In lieu of an abstract, here is a brief excerpt of the content:

Reviewed by:
  • Peddling Bicycles to America: The Rise of an Industry
  • Pamela Walker Laird (bio)
Peddling Bicycles to America: The Rise of an Industry. By Bruce D. Epperson. Jefferson, N.C.: McFarland & Company, 2010. Pp. vi+294. $45.

The bicycle industry’s flame burned brightly in the late 1800s, and the man most famous for fanning that flame was Albert A. Pope. Bruce D. Epperson spent two decades studying the industry and the man, yet, to his credit, he glorifies neither of them. Instead, through a rich and lively narrative complemented by solid analysis, Peddling Bicycles to America explains how “the American bicycle business did not define the technological or industrial trajectory of the Gilded Age; it was, instead, defined by it” (p. 246).

Bicycles offered new possibilities for human-powered speed, but developing, [End Page 505] making, and marketing them presented endless challenges. Epperson fully recognizes the complexity of the system in which those challenges converged. His legal training serves readers well because patents, corporate structures, and lawsuits figured prominently among the challenges his actors created for each other. For example, Pope’s mistake regarding an air-rifle patent preceded his bicycle making and taught him “a level of sophistication in patent matters that was exceeded only by his ruthlessness and tenacity” (p. 22). Thus armed, Pope attempted to dominate the bicycle industry through patent wars that began in 1878 and, in 1892, reached the United States Supreme Court. “Utterly routed” in the end, Pope learned that a collection of patents was only as good as its weakest link (p. 32). The final suit cost all parties a half-million dollars that would have been better spent on production.

Lawsuits and Pope’s myriad other maneuvers remind us that enthusiasm for new technologies may be enthusiasm for a goose that might lay golden eggs. Fervor like that can put such a goose at risk. Accordingly, one of the strengths of Peddling Bicycles to America is its intertwining of technological and business variables, showing how entrepreneurs and technical specialists sometimes worked at cross-purposes. Batch production characterized bicycles’ first half-century, and the industry’s dependence on skilled labor to build complex machines on demand rewarded, for instance, caution regarding the size of production runs and close attention to retail outlets. Choosing bluster over finesse in these and many other arenas, Pope’s attempts at oligarchy failed dismally and cost the field dearly.

The politics of sidewalks, roads, and tariffs complicated the bicycle system. Interestingly, Epperson’s examination of legislation and road building gives the bicycle lobby less credit than usual for road improvement. Tariffs aided in competing with technologically superior European, especially British, innovators and manufacturers. The book’s technological detail is vast, including factory layouts and construction, machine tools and their functions, bicycle parts and their construction.
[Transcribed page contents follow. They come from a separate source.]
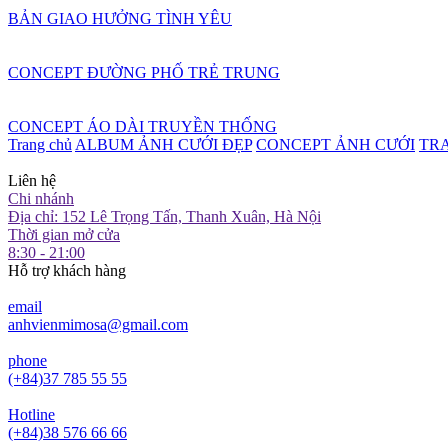
BẢN GIAO HƯỞNG TÌNH YÊU
CONCEPT ĐƯỜNG PHỐ TRẺ TRUNG
CONCEPT ÁO DÀI TRUYỀN THỐNG
Trang chủ
ALBUM ẢNH CƯỚI ĐẸP
CONCEPT ẢNH CƯỚI
TR
Liên hệ
Chi nhánh
Địa chỉ: 152 Lê Trọng Tấn, Thanh Xuân, Hà Nội
Thời gian mở cửa
8:30 - 21:00
Hỗ trợ khách hàng
email
anhvienmimosa@gmail.com
phone
(+84)37 785 55 55
Hotline
(+84)38 576 66 66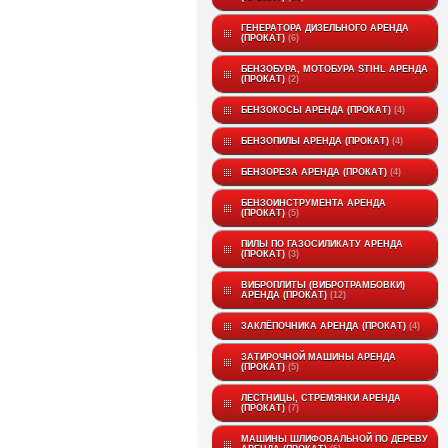
ГЕНЕРАТОРА ДИЗЕЛЬНОГО АРЕНДА
(ПРОКАТ)
6
БЕНЗОБУРА, МОТОБУРА STIHL АРЕНДА
(ПРОКАТ)
2
БЕНЗОКОСЫ АРЕНДА (ПРОКАТ)
4
БЕНЗОПИЛЫ АРЕНДА (ПРОКАТ)
4
БЕНЗОРЕЗА АРЕНДА (ПРОКАТ)
4
БЕНЗОИНСТРУМЕНТА АРЕНДА
(ПРОКАТ)
5
ПИЛЫ ПО ГАЗОСИЛИКАТУ АРЕНДА
(ПРОКАТ)
3
ВИБРОПЛИТЫ (ВИБРОТРАМБОВКИ)
АРЕНДА (ПРОКАТ)
12
ЗАКЛЁПОЧНИКА АРЕНДА (ПРОКАТ)
4
ЗАТИРОЧНОЙ МАШИНЫ АРЕНДА
(ПРОКАТ)
5
ЛЕСТНИЦЫ, СТРЕМЯНКИ АРЕНДА
(ПРОКАТ)
7
МАШИНЫ ШЛИФОВАЛЬНОЙ ПО ДЕРЕВУ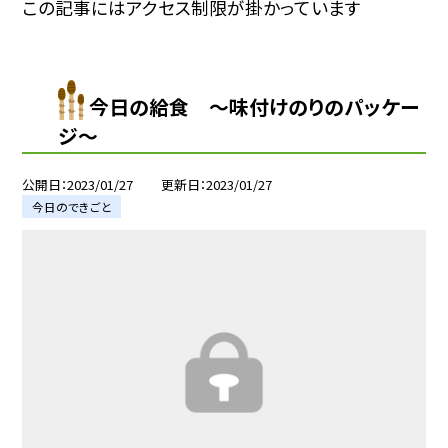
この記事にはアクセス制限が掛かっています
今日の給食 〜味付けのりのパッケー
ジ〜
公開日
2023/01/27
更新日
2023/01/27
今日のできごと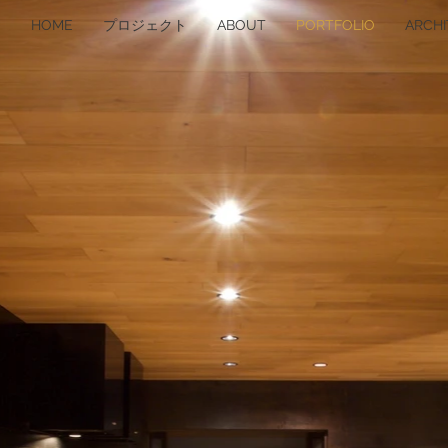
HOME
プロジェクト
ABOUT
PORTFOLIO
ARCH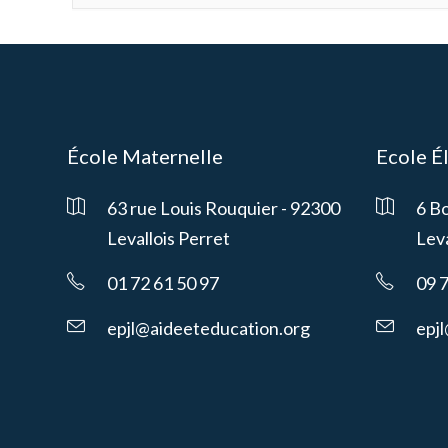
École Maternelle
Ecole É
63 rue Louis Rouquier - 92300
6 B
Levallois Perret
Leva
01 72 61 50 97
09 
epjl@aideeteducation.org
epj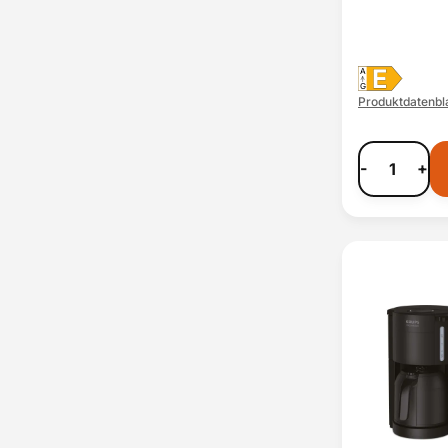
E
A
G
Produktdatenbla
-
+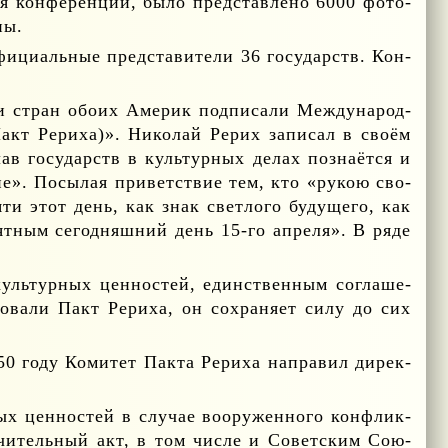
ля кон­фе­рен­ции, бы­ло пред­став­ле­но 6000 фо­то­
ны.
и­ци­аль­ные пред­ста­ви­те­ли 36 го­су­дарств. Кон­
ли стран обо­их Аме­рик под­пи­са­ли Меж­ду­на­род­
акт Ре­ри­ха)». Ни­ко­лай Ре­рих за­пи­сал в сво­ём
ав го­су­дарств в куль­тур­ных де­лах по­зна­ёт­ся и
ие». По­сы­лая при­вет­ствие тем, кто «ру­кою сво­
­ти этот день, как знак свет­ло­го бу­ду­ще­го, как
ят­ным се­го­дняш­ний день 15-го ап­ре­ля». В ря­де
уль­тур­ных цен­но­стей, един­ствен­ным со­гла­ше­
о­ва­ли Пакт Ре­ри­ха, он со­хра­ня­ет си­лу до сих
950 го­ду Ко­ми­тет Пак­та Ре­ри­ха на­пра­вил ди­рек­
ных цен­но­стей в слу­чае во­ору­жен­но­го кон­флик­
­чи­тель­ный акт, в том чис­ле и Со­вет­ским Со­ю­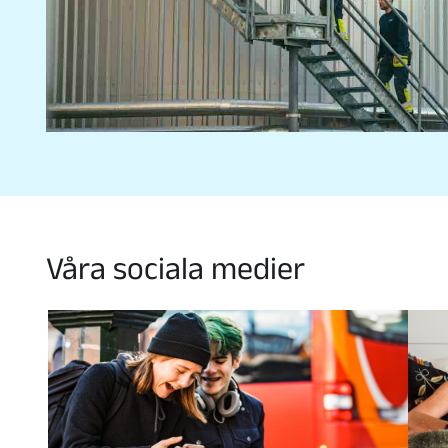
Våra sociala medier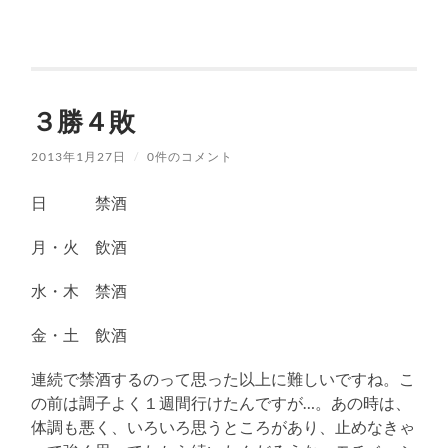
３勝４敗
2013年1月27日
/
0件のコメント
日 禁酒
月・火 飲酒
水・木 禁酒
金・土 飲酒
連続で禁酒するのって思った以上に難しいですね。こ
の前は調子よく１週間行けたんですが…。あの時は、
体調も悪く、いろいろ思うところがあり、止めなきゃ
Importantly, Epperson demonstrates connections with sewing-machine manufacturers, who provided models for business practices, plus many of the tools and skills, even some of the factories, for producing bicycles in the early decades.

Promoting a new, expensive, and dangerous technology raised yet other challenges, and manufacturers assiduously built networks of salesmen and retailers, while advertising profusely. Peddling Bicycles to America explains their advertising and marketing strategies, but its many illustrations include no ads, not even the elaborate and once-ubiquitous lithographs, large and small, that helped to spread the bicycling contagion beyond magazines and newspapers. Neglecting these ephemeral forms underestimates that era’s promotional spending and its infiltration into popular consumer culture.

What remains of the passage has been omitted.